The Ames Tribune is reporting that even though the Iowa Utilities Board granted Dakota Access the permits to begin construction in Iowa on the Bakken pipeline, opponents of the project are committing to continue the fight to stop the pipeline from carrying oil through the state.

The Ames Tribune is reporting that even though the Iowa Utilities Board granted Dakota Access the permits to begin construction in Iowa on the Bakken pipeline, opponents of the project are committing to continue the fight to stop the pipeline from carrying oil through the state.

Angie Carter, a member of the Bakken Pipeline Resistance Coalition, said the group has a few upcoming events that are designed to keep the fight alive while having some fun along the way.

“We know we're against this pipeline, we know we want to stop it but it's also important to remember that we are for community building, being good neighbors and standing with those who are on the front lines of this fight,” Carter said.

To show that support for landowners who are refusing to allow the pipeline be constructed without opposition, the coalition will host a press conference at 10 a.m. Wednesday on Dick and Judy Lamb's property off of U.S. Highway 30 in Boone County. The event will feature landowners affected directly by the proposed route and others who are standing in support of their refusal to sign voluntary easements for Dakota Access to cross their property with the pipeline. Carter said they also understand why people have signed the agreements and they want to support those landowners as well.
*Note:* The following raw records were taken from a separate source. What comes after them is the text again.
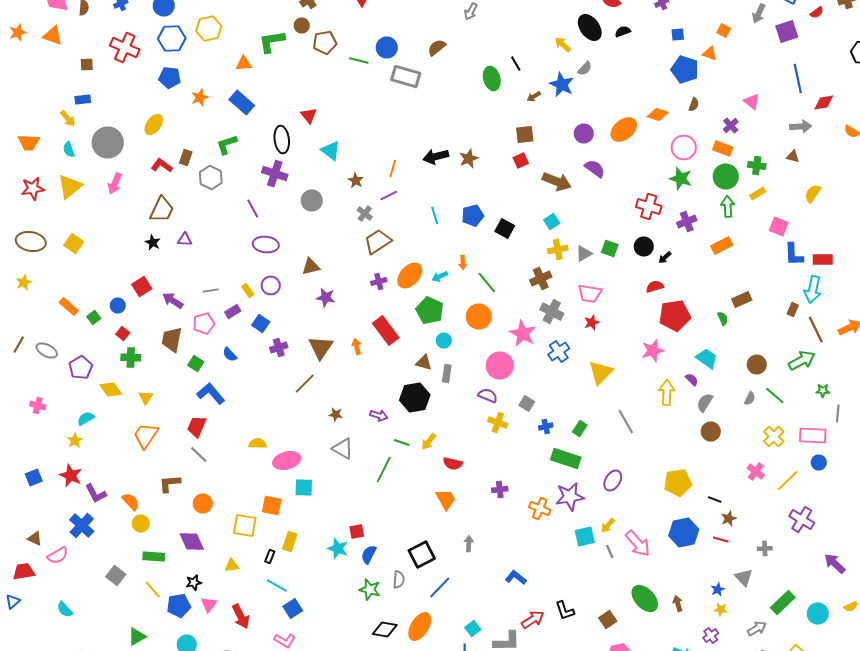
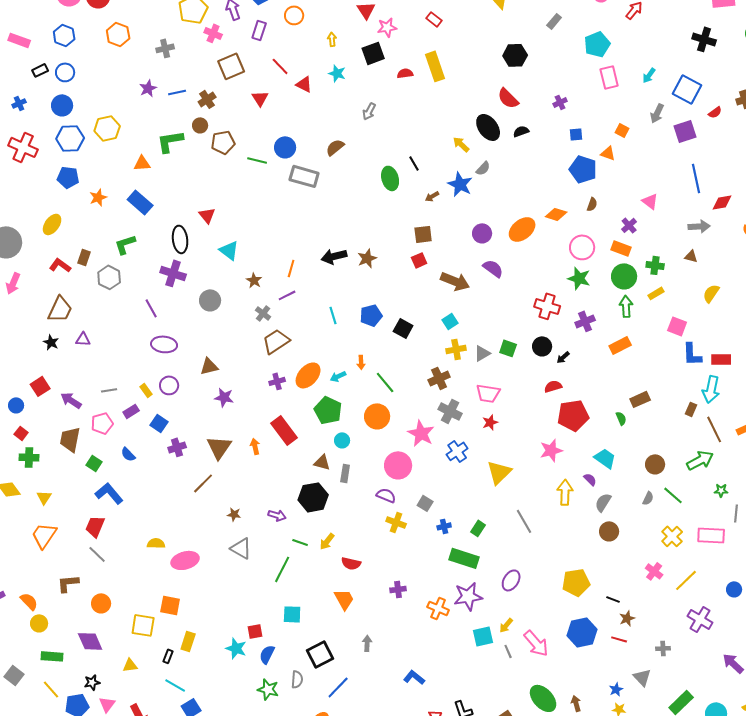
blue circle: (819, 462) -> (734, 589), moved
cyan square: (304, 488) -> (292, 614), moved

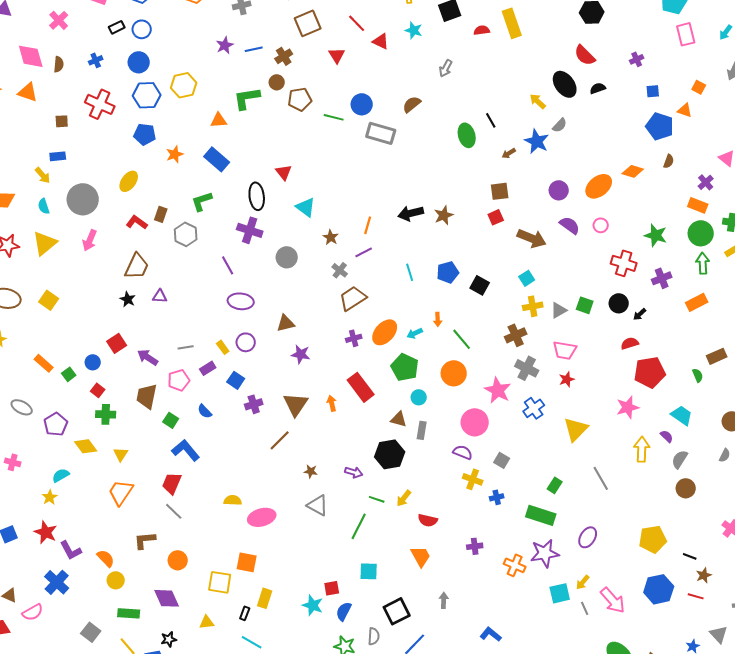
pink circle: (582, 247) -> (601, 225), moved, size x0.6
blue cross: (444, 526) -> (497, 497), moved

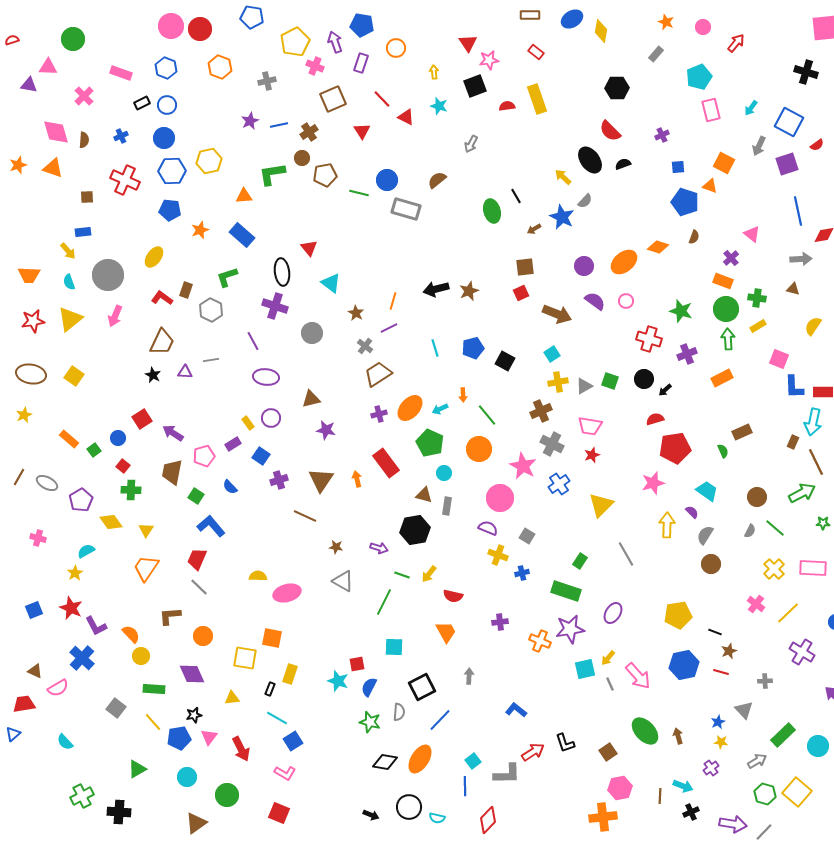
orange square: (699, 87) -> (724, 163), size x1.5
gray line: (186, 347) -> (211, 360), moved
brown line: (280, 440) -> (305, 516), turned 70

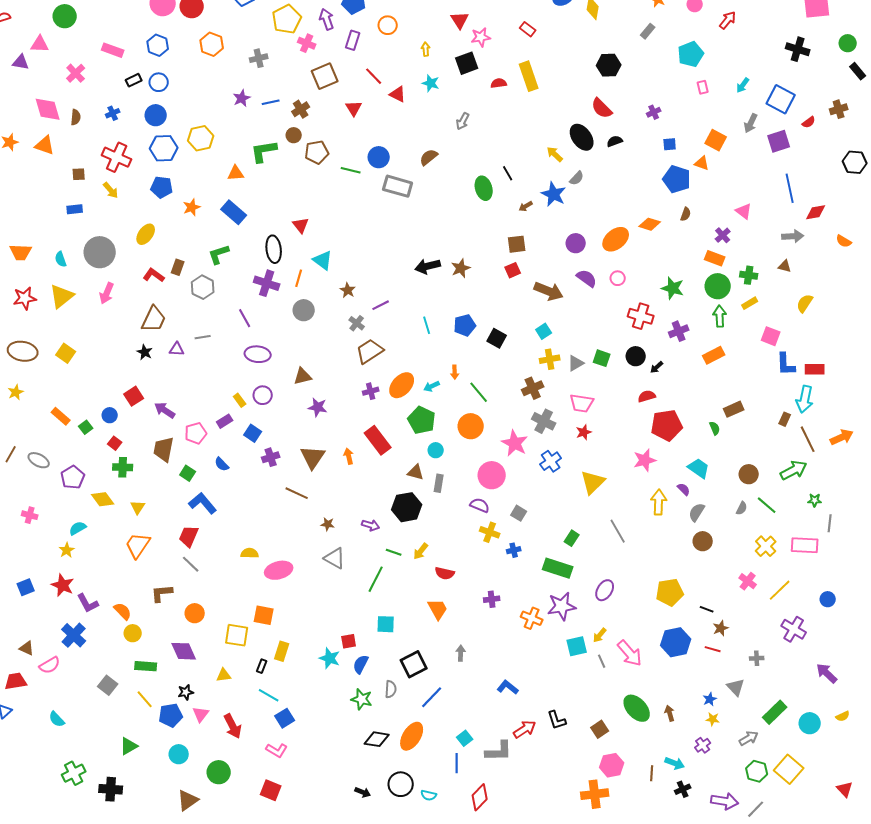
pink rectangle: (711, 110) -> (703, 87), size x0.6
yellow arrow: (68, 251) -> (111, 190), moved
orange line: (393, 301) -> (299, 278), moved

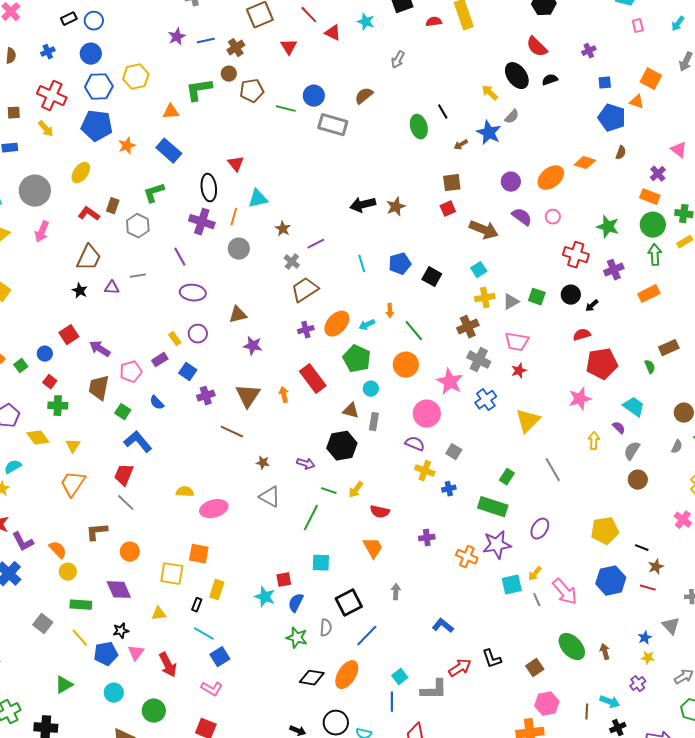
blue pentagon: (162, 187) -> (97, 126), size x1.4
cyan triangle: (323, 260) -> (258, 199), turned -50
yellow arrow: (659, 502) -> (594, 441), size x0.7

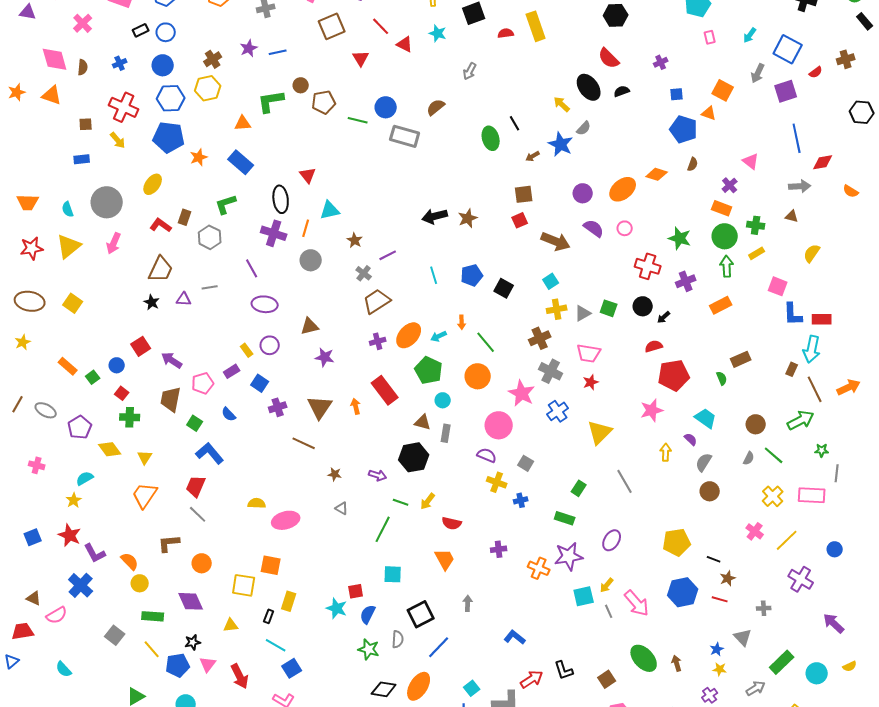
brown cross: (236, 48) -> (213, 59), moved
gray triangle: (270, 497) -> (342, 508), size x0.6
green rectangle: (493, 507) -> (565, 518), size x0.7

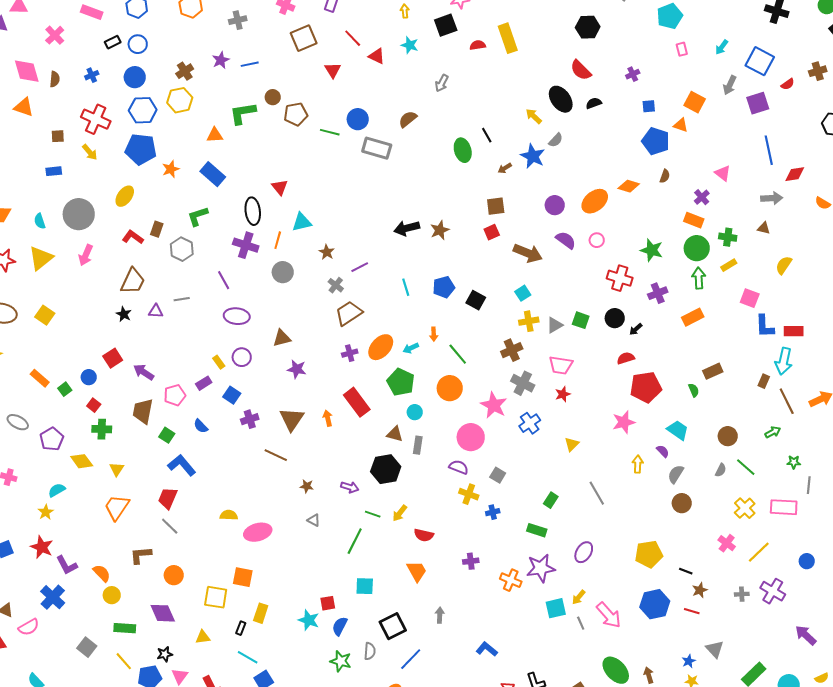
green arrow: (801, 420) -> (773, 432), size x0.6
yellow triangle: (600, 432) -> (572, 444), size x0.6
gray cross: (764, 608) -> (742, 594), moved

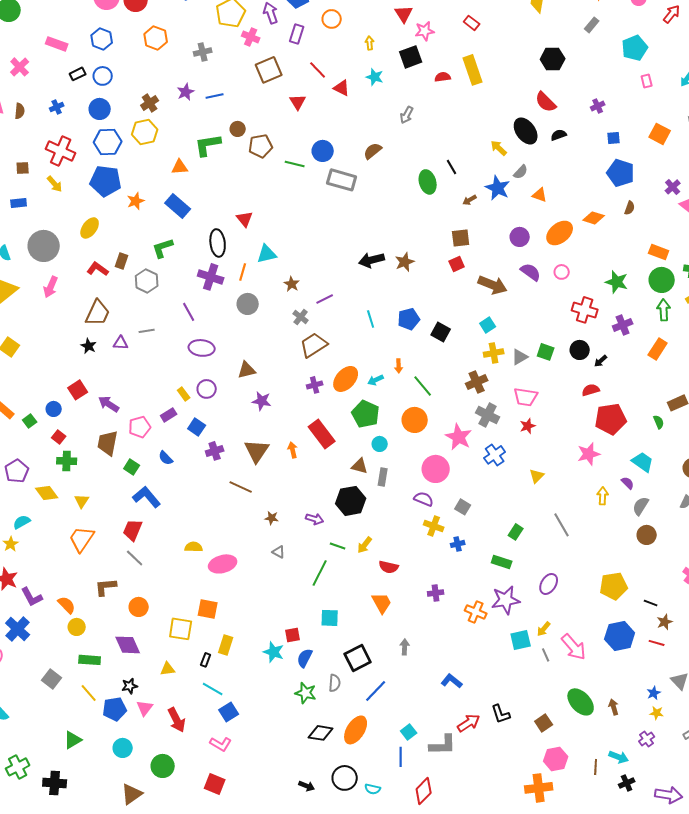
orange triangle: (681, 125) -> (540, 195), moved
purple cross: (702, 197) -> (673, 187), moved
orange rectangle: (693, 317) -> (658, 349), turned -30

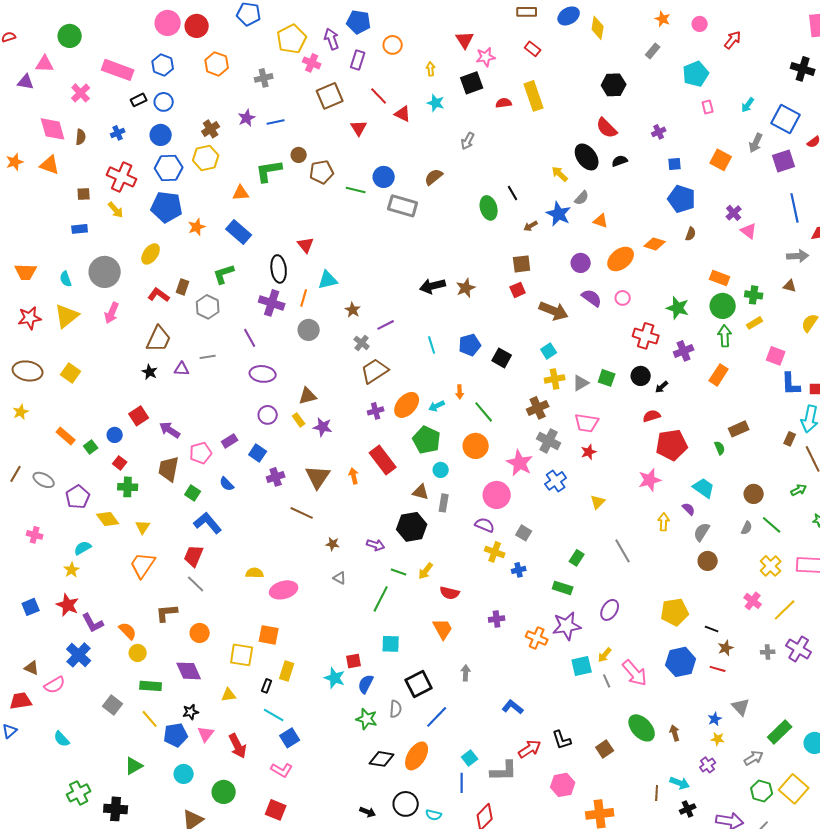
pink rectangle: (57, 44) -> (118, 70), size x1.4
yellow rectangle: (184, 394) -> (299, 420), moved
pink hexagon: (556, 759) -> (563, 785), moved

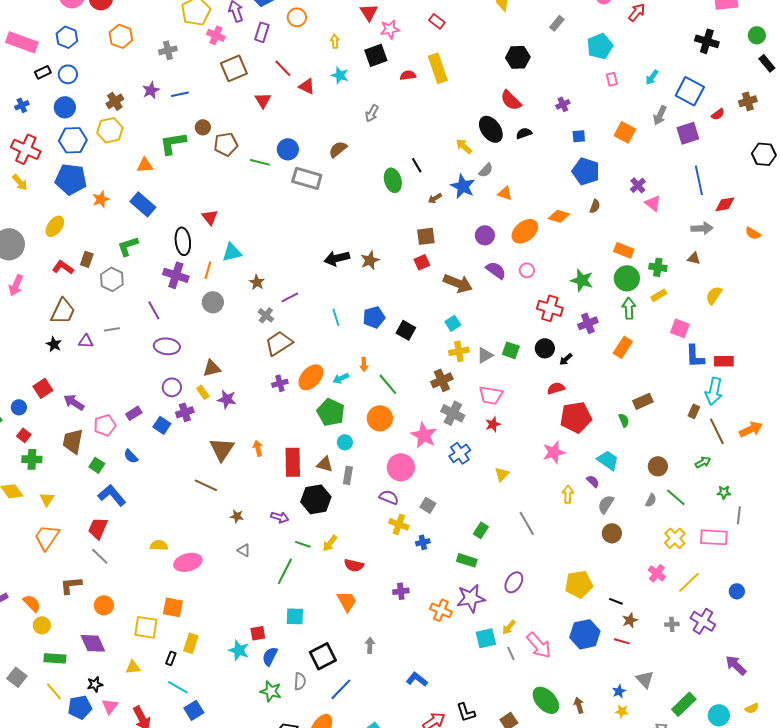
red rectangle: (383, 460) -> (293, 462), moved, turned 36
purple cross: (276, 477) -> (185, 412), moved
“I think it's important that people know about the landowner's continued fight because in Iowa they are really on the front lines of this,” Carter said. “We want to show solidarity for landowners whether or not they've signed easements, whether or not their land has been condemned so they know that we stand with them and they are not alone.”

Later in the week, the resistance coalition also has planned a “flotilla” type protest on the Des Moines River that will consist of several canoes and kayaks traveling down river to the spot where the pipeline will cross.

The flotilla is expected to last approximately two hours and will travel from Norton's Ford Access northeast of Pilot Mound to the North Fraser Ramp just north of Fraser, passing along the section of the Des Moines river the Bakken pipeline is proposed to cross. Following the flotilla, the group will host a community gathering at Pilot Mound Community Center featuring food, music and fellowship. Community members are welcome for all or part of the day. The group will have extra canoes rented for those without. That will begin at 11 a.m. on June 25.

“We'll be floating along the section of the river where the pipeline is proposed to go underneath and trying to raise more attention and awareness about the risk that that poses to all of us downstream,” Carter said.

Linda Murken, a member of the Bakken Pipeline Resistance Coalition, said the flotilla will also serve as a way to push the Army Corps of Engineers to deny Dakota Access the permits required to cross the water way.

“This is not Dakota Access's river; this is Iowa's river, and the quality of the water is what's important because Boone gets its drinking water from there … Xenia Rural Water does, the city of Des Moines does. What happens if we pollute this water further?” Murken said.